4) HPV reinfection is not possible because the immune system has built antibodies to fight it off
No, because the immune system only fights off a single HPV strain at a time. Since there are more than 100 HPV strains, the immune system treats an infection from each HPV strain differently. So, you could experience symptoms from an HPV reinfection even if you didn’t experience symptoms during your first HPV infection.
5) HPV-positive test results indicate your long-term partner has been cheating on you
Most people find out they have an HPV infection after taking an HPV test, pap smear, or both. If your HPV test returned positive or your pap smear test showed abnormal cervical cell growth, it usually means you have an HPV infection.
But what if you have been in a committed relationship for many months or years? Does an HPV-positive test mean your partner cheated on you with an HPV-infected person and then transmitted the virus to you? That is one possibility but not necessarily the reality.
You could have contracted HPV from a different partner many years ago, and the virus remained dormant in your body the whole time. However, if the virus stops being dormant, you could suddenly see one or more symptoms occurring without recently being infected.
For this reason, your cervical cells may not experience abnormalities until many years after contracting HPV. That would explain the abnormalities found on your pap smear results.
6) Condoms Prevent HPV Transmission
Condoms are a great way to prevent HPV transmission during sexual activity, but they won’t give you 100% guaranteed protection.
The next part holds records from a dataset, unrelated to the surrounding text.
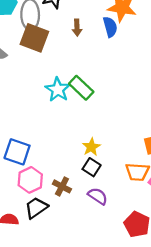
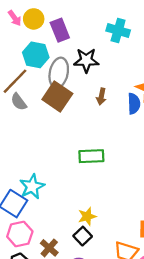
green rectangle: (81, 88) -> (91, 156), turned -60
cyan star: (58, 90) -> (32, 187), moved

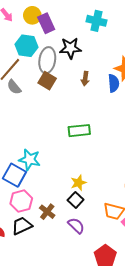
yellow circle: (34, 19) -> (32, 15), moved
brown square: (57, 96) -> (47, 81), size x0.7
cyan star: (32, 187) -> (30, 160), turned -30

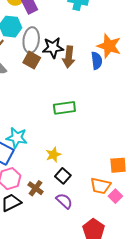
black star: (70, 48) -> (53, 48), moved
brown arrow: (85, 79) -> (69, 57), size x1.5
yellow star: (79, 183) -> (53, 155), moved

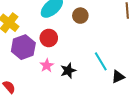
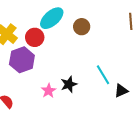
red circle: (49, 38) -> (35, 37), moved
pink star: (47, 65) -> (49, 91), moved

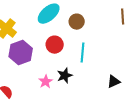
red circle: (35, 37) -> (55, 45), moved
cyan line: (103, 75) -> (83, 53), moved, turned 36

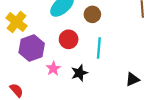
pink star: (46, 82) -> (53, 69), moved

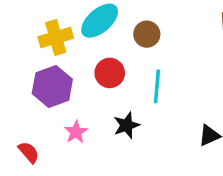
yellow cross: (17, 22) -> (56, 38), moved, turned 36
pink star: (53, 69) -> (76, 132), moved

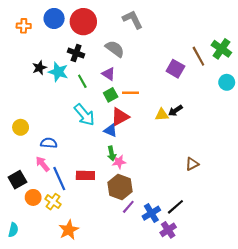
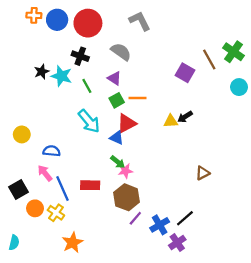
orange cross: (24, 26) -> (34, 15), moved
green arrow: (112, 153) -> (118, 162), turned -40

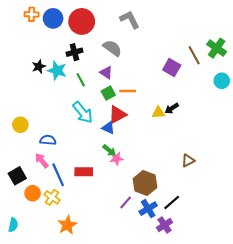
black cross: (80, 56) -> (75, 52), turned -35
brown hexagon: (127, 197) -> (145, 183), moved

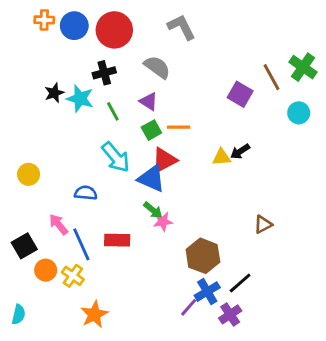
cyan circle: (222, 81) -> (299, 113), moved
blue triangle: (108, 128) -> (151, 179), size x1.5
blue semicircle: (48, 140) -> (86, 193), moved
purple line: (126, 202) -> (189, 307), moved

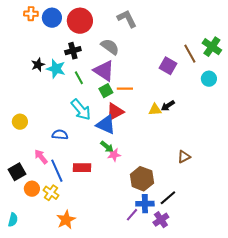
purple triangle: (149, 101) -> (104, 71), size x1.6
blue cross: (207, 292) -> (145, 204), turned 30

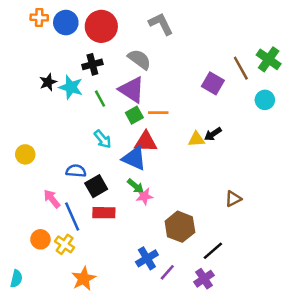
cyan arrow: (81, 110) -> (103, 139), size x0.7
red triangle: (115, 112) -> (146, 142), turned 30
black square: (17, 172) -> (96, 186), moved
blue cross: (145, 204) -> (147, 258), moved, turned -30

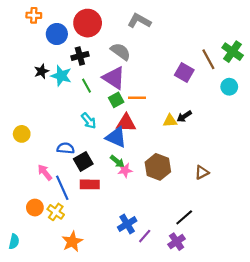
blue circle: (66, 23) -> (57, 34), moved
gray L-shape: (161, 24) -> (139, 21), turned -35
brown hexagon: (180, 227) -> (158, 167), moved

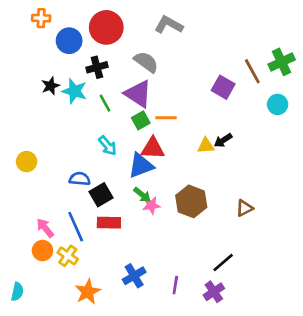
green cross: (233, 52) -> (282, 62), turned 30
blue triangle: (116, 137) -> (141, 166), turned -45
pink arrow: (45, 172) -> (45, 228), moved
blue cross: (127, 224) -> (134, 276), moved
purple line: (145, 236) -> (175, 285), turned -32

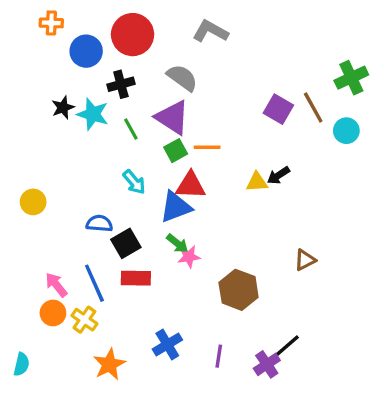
brown line: (252, 71) -> (313, 107), moved
brown hexagon: (191, 201) -> (239, 290), moved
black line: (223, 262) -> (287, 346), moved

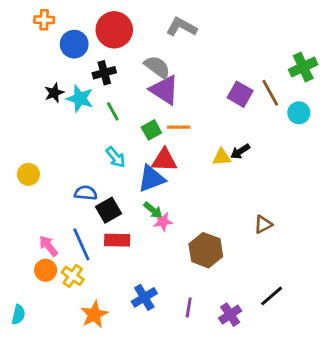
purple triangle: (172, 117) -> (164, 90), moved
black line: (287, 346) -> (272, 296), moved

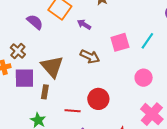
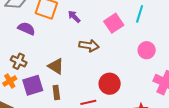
purple arrow: (84, 24) -> (74, 17), turned 32
brown triangle: (52, 67) -> (56, 66), size x0.7

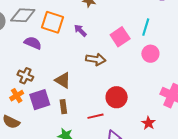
pink circle: (147, 50) -> (150, 54), moved

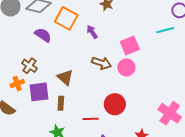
cyan line: (146, 27) -> (165, 30), moved, turned 48
pink circle: (150, 54) -> (126, 67), moved

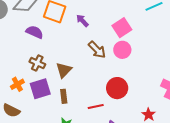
brown arrow: (102, 63) -> (97, 50), turned 36
brown cross: (29, 66) -> (37, 63), moved
brown triangle: (65, 77) -> (64, 70), turned 42

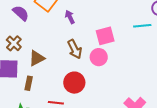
red circle: (117, 88) -> (74, 83), moved

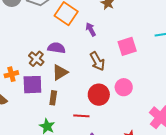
purple semicircle: (21, 13) -> (57, 48), moved, turned -30
pink circle: (99, 57) -> (124, 87), moved

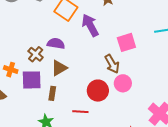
purple arrow: (91, 29) -> (90, 25), size x1.6
brown arrow: (97, 61) -> (112, 64), moved
orange cross: (11, 74) -> (11, 70), turned 32

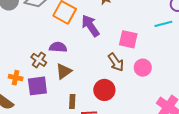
pink square: (126, 42) -> (128, 39), turned 36
pink circle: (123, 83) -> (143, 68), moved
brown rectangle: (52, 93) -> (72, 101), moved

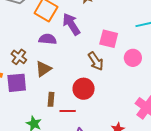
purple semicircle: (58, 47) -> (48, 39), moved
pink circle: (143, 68) -> (133, 58), moved

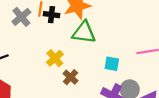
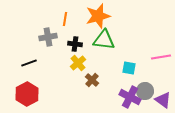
black cross: (52, 15) -> (75, 44), moved
gray cross: (21, 17) -> (48, 37), moved, turned 30

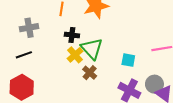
gray cross: (48, 37) -> (29, 28), moved
green triangle: (104, 40) -> (92, 49), moved, turned 40
gray circle: (145, 91) -> (154, 84), moved

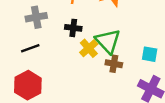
black cross: (72, 35) -> (73, 28), moved
brown cross: (90, 73) -> (114, 64), moved, turned -32

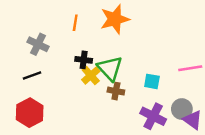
gray cross: (36, 17) -> (38, 44), turned 36
black cross: (73, 28) -> (84, 60), moved

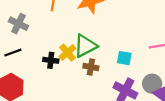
black cross: (84, 60) -> (51, 60), moved
green triangle: (110, 68) -> (85, 46), turned 45

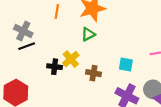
green triangle: (85, 46) -> (88, 34), moved, size x0.6
black line: (13, 53) -> (27, 46), moved

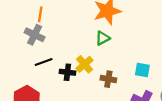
orange line: (57, 12) -> (40, 14), moved
black line: (27, 46) -> (44, 62), moved

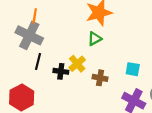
gray cross: (35, 35) -> (29, 35), size x1.4
black line: (44, 62) -> (38, 62), turned -56

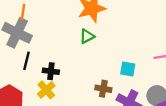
yellow cross: (77, 64) -> (46, 90), moved
brown cross: (100, 78) -> (103, 89), moved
Remember that HPV transmission occurs from intimate skin-to-skin contact rather than from intercourse. Since only a small area of genital skin gets covered by a condom, the other regions of genital skin are still susceptible to the virus during sex.
7) Only Women can get an HPV Infection
Men and women can get an HPV infection and spread it to other people during sex. They can even get cancer or genital warts from contracting high-risk HPV infections.
However, women usually find out about their HPV infections before men because they get screened for cervical cancer by their doctors. Men do not usually get HPV tests unless they notice visible symptoms like genital warts or cancer-related symptoms.
HPV can cause many different types of cancers in men and women, such as cervical cancer, vaginal cancer, penile cancer, anal cancer, vulvar cancer, and oropharyngeal cancer.
Men and women should both get their HPV vaccines as soon as possible. Talk to your doctor to discuss your situation and whether you’re old or young enough to benefit from the HPV vaccine.